> [TASK INSTRUCTIONS]
Below are records to be output exactly, every one of them.

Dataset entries
Content starts

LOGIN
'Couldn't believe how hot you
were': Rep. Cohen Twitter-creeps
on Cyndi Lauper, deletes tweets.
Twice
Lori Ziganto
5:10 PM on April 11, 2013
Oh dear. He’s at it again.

Content ends

> [ANSWER BOX]
LOGIN
'Couldn't believe how hot you
were': Rep. Cohen Twitter-creeps
on Cyndi Lauper, deletes tweets.
Twice
Lori Ziganto
5:10 PM on April 11, 2013
Oh dear. He’s at it again.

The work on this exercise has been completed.